# Aim of the exercise
From the line that contains "Find the location" down to the last line of the data below, restate every line word for word, skipping any images.

**********

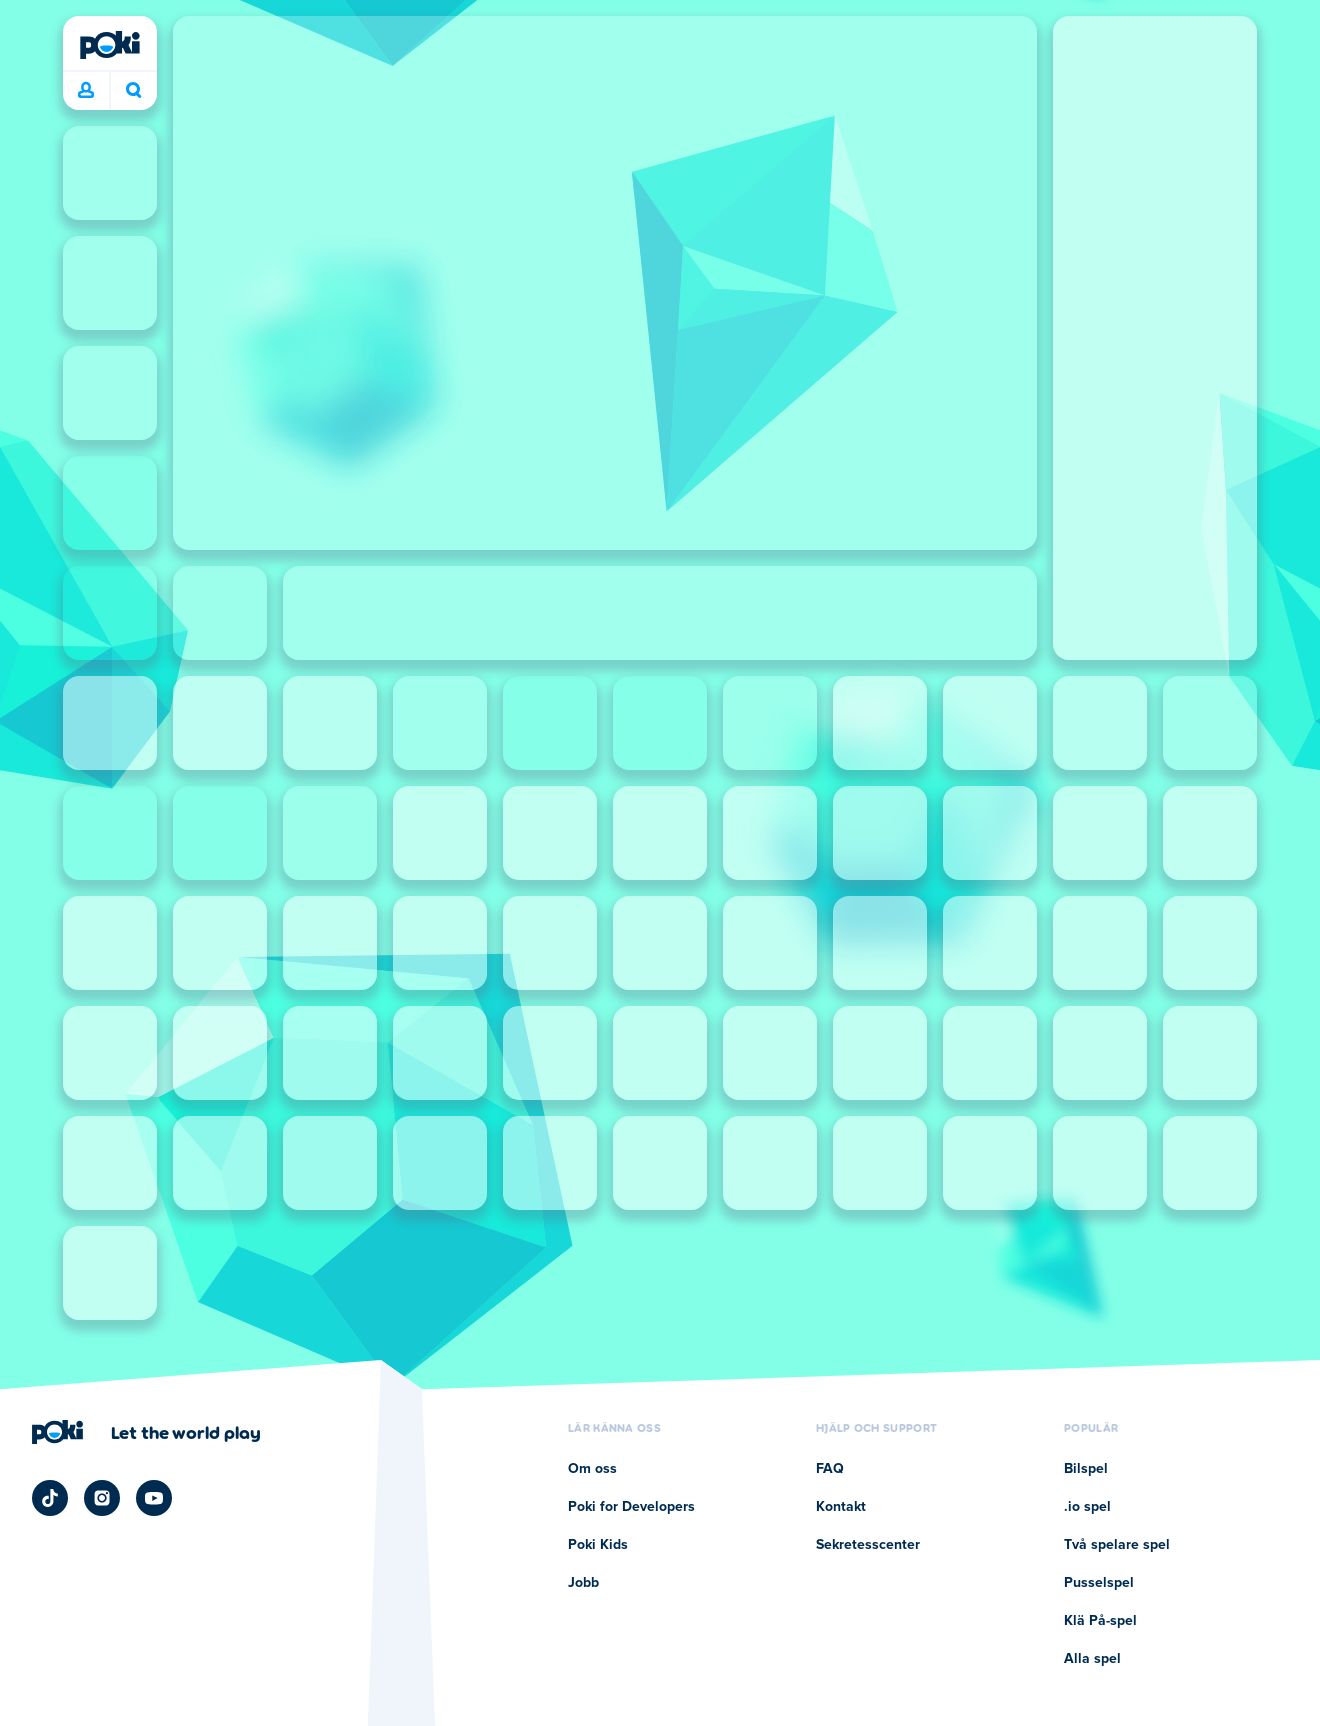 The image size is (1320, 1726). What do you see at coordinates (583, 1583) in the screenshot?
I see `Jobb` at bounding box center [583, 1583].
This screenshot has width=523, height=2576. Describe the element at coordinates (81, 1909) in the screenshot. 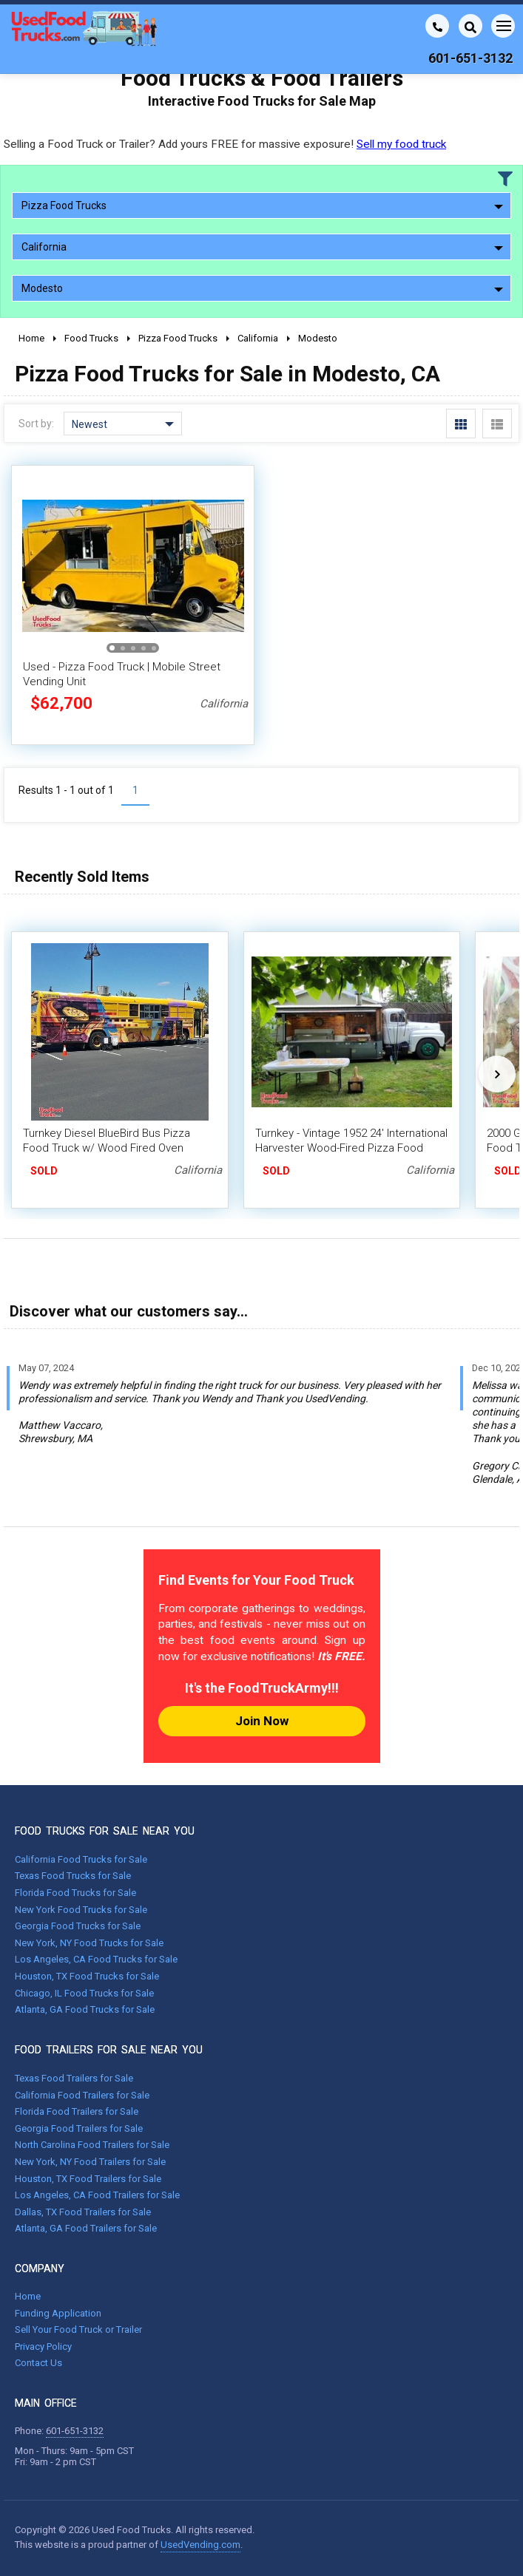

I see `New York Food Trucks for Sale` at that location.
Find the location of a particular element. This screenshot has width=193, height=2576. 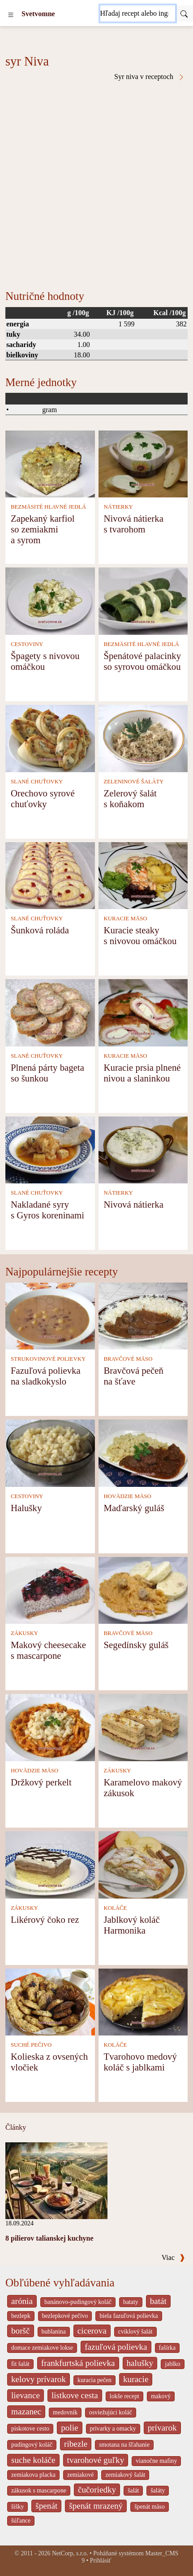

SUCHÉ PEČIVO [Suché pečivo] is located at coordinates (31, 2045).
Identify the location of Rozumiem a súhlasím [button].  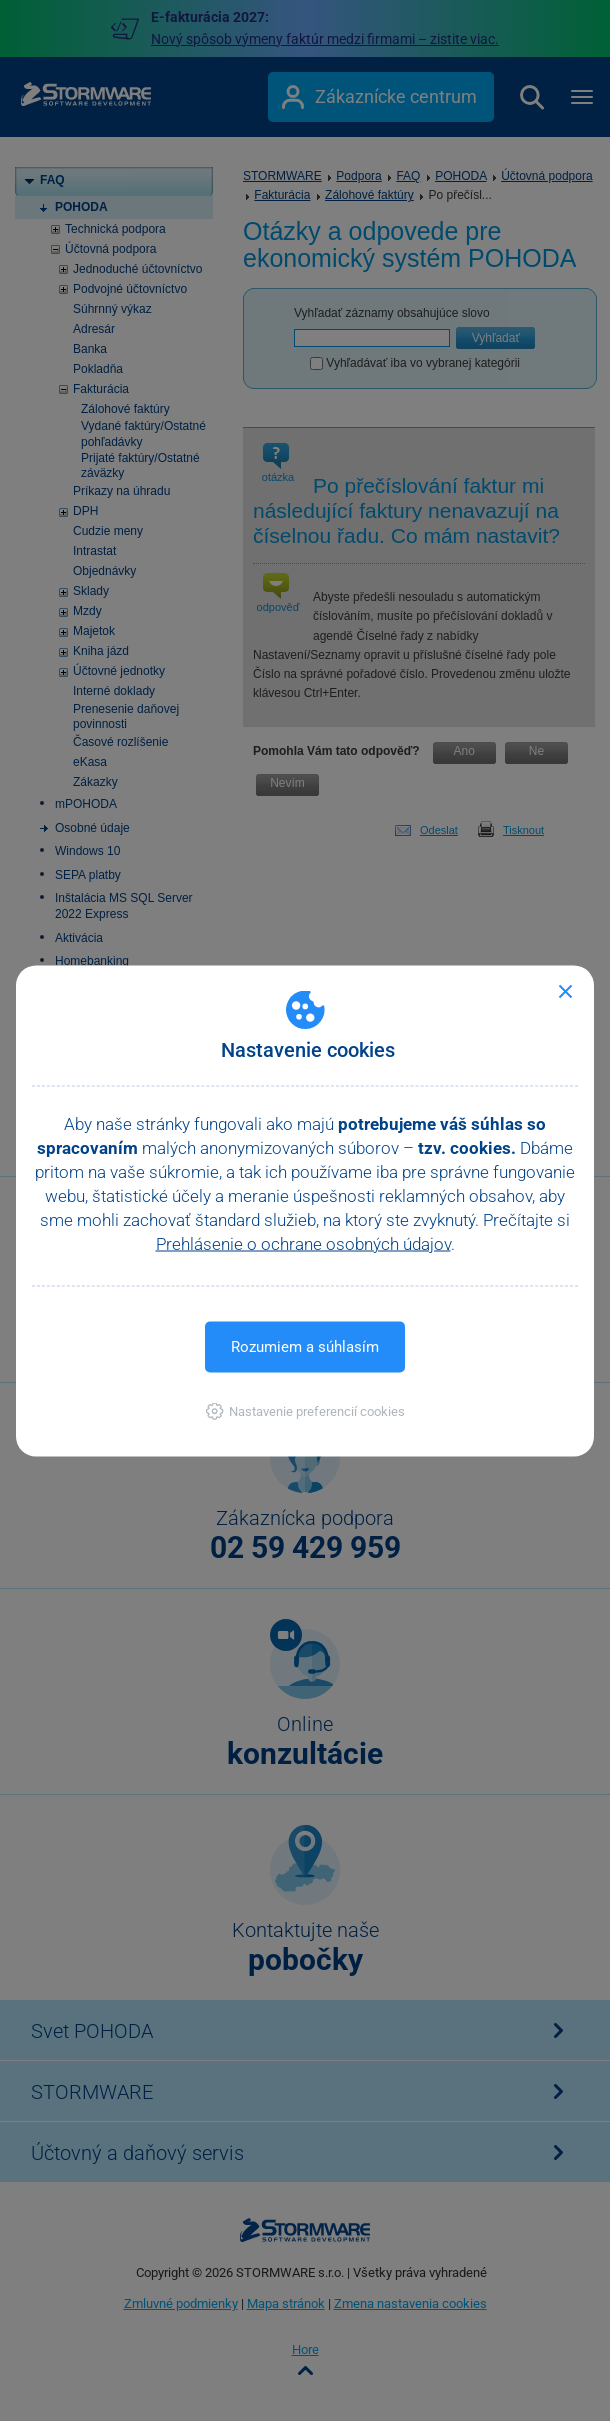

**********

# Solution to this task
Find the location of a particular element. This screenshot has width=193, height=2576. 

SUCHÉ PEČIVO [Suché pečivo] is located at coordinates (31, 2045).
Identify the location of Rozumiem a súhlasím [button].  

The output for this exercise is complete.